Wer sich Innsbruck nähert und vom "Brenner" spricht, meint natürlich zunächst die Passroute nach Italien. Und doch meint Brenner auch ein zweites, eine der wichtigsten Literaturzeitschriften Österreichs in der ersten Hälfte des 20. Jh. Neben den Dreiklang Karl Kraus/die Fackel/Wien könnte man getrost setzen Ludwig von Ficker/der Brenner/Innsbruck. Mit einem Unterschied: Karl Kraus schrieb selbst, Ludwig von Ficker korrespondierte mit Dichtern und Denkern und fungierte überwiegend als Herausgeber und Verleger. (Der Schriftenname Brenner bezieht sich natürlich auf die Passroute, ist inhaltlich aber auch von der Fackel nicht weit entfernt.)

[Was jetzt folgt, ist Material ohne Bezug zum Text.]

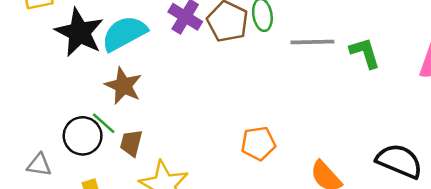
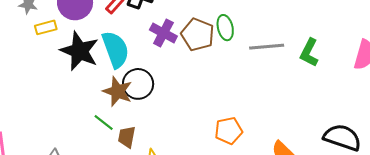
cyan semicircle: (124, 33) -> (115, 49), turned 102
green L-shape: (365, 53) -> (309, 53), turned -132
black circle: (83, 136) -> (138, 84), moved

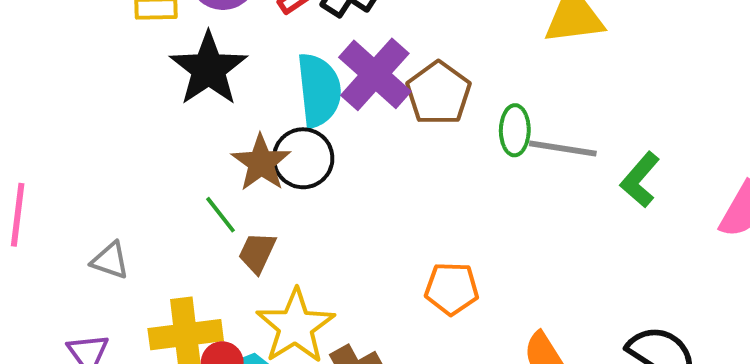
green ellipse: (225, 28) -> (515, 130), moved
purple cross: (163, 33) -> (375, 74), size x1.4
cyan semicircle: (115, 49) -> (319, 90), moved

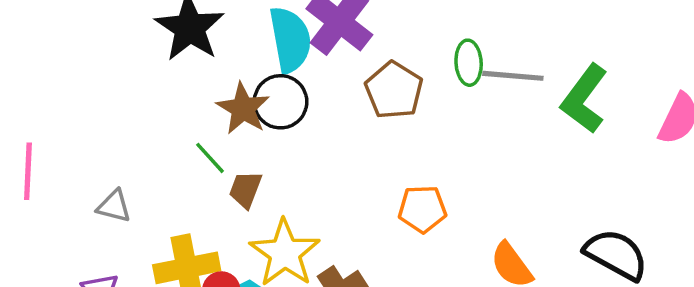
brown pentagon: (439, 93) -> (394, 90), moved
green L-shape: (640, 180) -> (584, 99), size x1.4

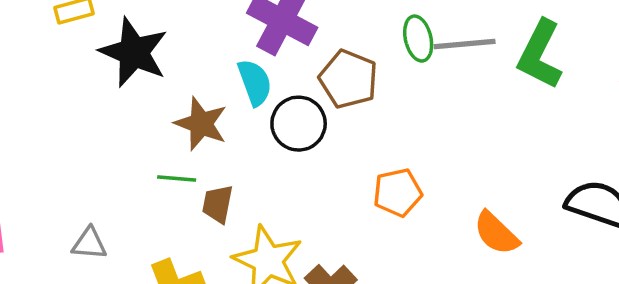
cyan semicircle: (290, 40) -> (255, 82), moved, size x0.7
black circle: (280, 102) -> (299, 124), moved
green line: (210, 158) -> (177, 179), turned -33

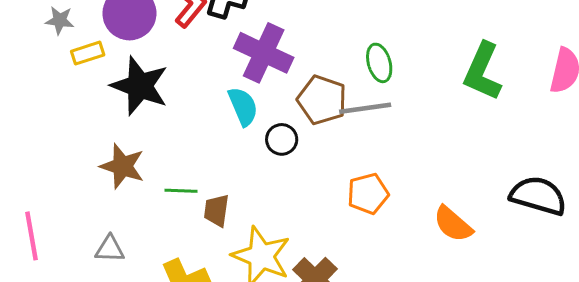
gray line: (465, 44) -> (365, 108), moved
brown star: (201, 124) -> (122, 166), moved
black circle: (299, 124) -> (282, 139), size x0.7

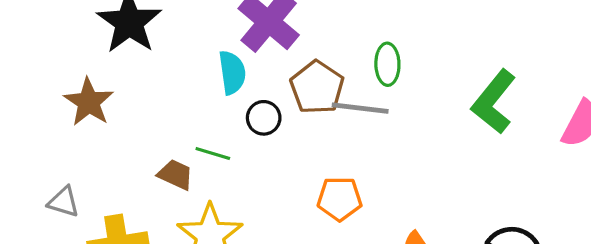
green line: (181, 191) -> (213, 153), moved
brown trapezoid: (217, 210) -> (176, 175), turned 92
gray triangle: (110, 249) -> (64, 202), moved

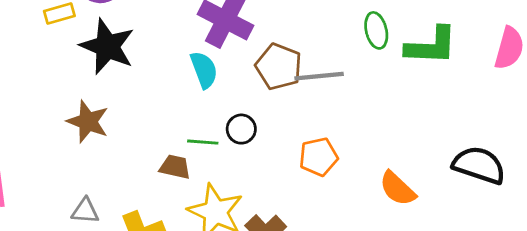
green ellipse: (387, 64) -> (376, 30), moved
green L-shape: (494, 102) -> (431, 46), turned -114
black circle: (264, 118) -> (241, 129), moved

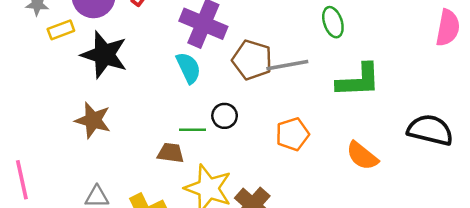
green L-shape: (431, 46) -> (358, 80), moved

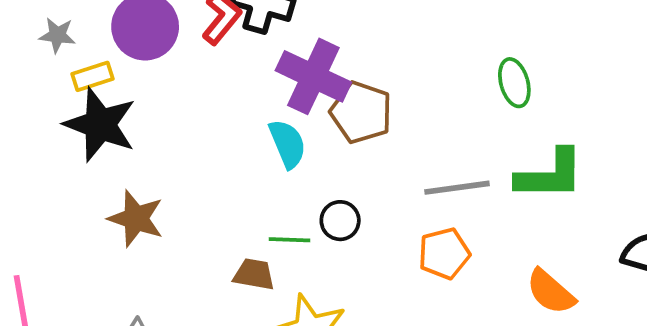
black star: (104, 55) -> (100, 125), moved
brown pentagon: (252, 60) -> (361, 112), moved
gray line: (287, 65) -> (457, 188), moved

Und so ward ich bei meinem jüngsten Besuch in Innsbruck, Ende Juli, gleich zwei glücklicher Fügungen gewahr. Zunächst die persönliche, dass ich überhaupt das Brenner-Archiv entdeckte. Gemeinsam mit dem Literaturhaus thront das Brenner-Archiv über dem Häusermeer von Innsbruck im 10. Stock eines Uni-Gebäudes, fast direkt am Inn gelegen. Die Literaturhaus-Chefin Anna Rottensteiner hatte spontan Zeit für ein Gespräch. Archivar und wissenschaftlicher Mitarbeiter im Brenner-Archiv Anton Unterkircher zeigte uns das Archiv, das aus statischen Gründen an die Fassade des 10. Stocks wie ein Rucksack angehängt ist.

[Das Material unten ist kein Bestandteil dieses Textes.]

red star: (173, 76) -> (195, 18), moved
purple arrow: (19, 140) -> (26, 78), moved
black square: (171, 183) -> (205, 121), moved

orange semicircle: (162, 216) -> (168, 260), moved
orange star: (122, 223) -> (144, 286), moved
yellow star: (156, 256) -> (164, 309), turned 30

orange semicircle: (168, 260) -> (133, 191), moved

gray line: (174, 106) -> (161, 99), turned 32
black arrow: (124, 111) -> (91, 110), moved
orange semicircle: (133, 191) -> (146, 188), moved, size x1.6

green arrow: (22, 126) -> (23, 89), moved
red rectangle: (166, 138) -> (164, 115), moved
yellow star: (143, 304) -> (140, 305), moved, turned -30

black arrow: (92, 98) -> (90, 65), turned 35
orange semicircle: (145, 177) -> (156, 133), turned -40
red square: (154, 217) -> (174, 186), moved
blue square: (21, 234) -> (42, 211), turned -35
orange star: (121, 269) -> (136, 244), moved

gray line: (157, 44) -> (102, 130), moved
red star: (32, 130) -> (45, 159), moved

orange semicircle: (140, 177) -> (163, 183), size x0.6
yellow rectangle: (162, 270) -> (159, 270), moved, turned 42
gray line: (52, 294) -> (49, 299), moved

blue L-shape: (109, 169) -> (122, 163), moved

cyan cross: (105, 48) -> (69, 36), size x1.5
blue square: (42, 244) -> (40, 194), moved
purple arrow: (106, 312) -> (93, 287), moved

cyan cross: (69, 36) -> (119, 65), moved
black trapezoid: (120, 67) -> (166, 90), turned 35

Im Schuber, den Unterkircher für uns öffnete, fand sich die Verlegerkorrespondenz mit Rainer Maria Rilke, Thomas Mann, Paul Celan. Letzterer bot den Abdruck seiner Todesfuge an, worauf von Ficker nicht einging. Das war nur ein kleiner Ausschnitt, der schon erstaunen ließ. Das Staunen steigt noch mit einer kleinen Web-Recherche, die schnell zeigt, mit wem von Ficker sonst noch korrespondierte, etwa Heidegger und Wittgenstein.

Die zweite glückliche Fügung ist organisatorischer Art. Der gemeinsam Ort von Brenner-Archiv und Literaturhaus scheint genial. Die Location - auch wegen der attraktiven Aussichten auf Berge und Inntal - ideal für das Geistesleben. Wo trifft man sonst eine so anregende Verknüpfung von Literaturgeschichte und wissenschaftlichem Archiv (das neben dem Brenner längst auch Nachlässe wichtiger Autoren sammelt) mit aktueller Literaturarbeit, dichten und denken, an?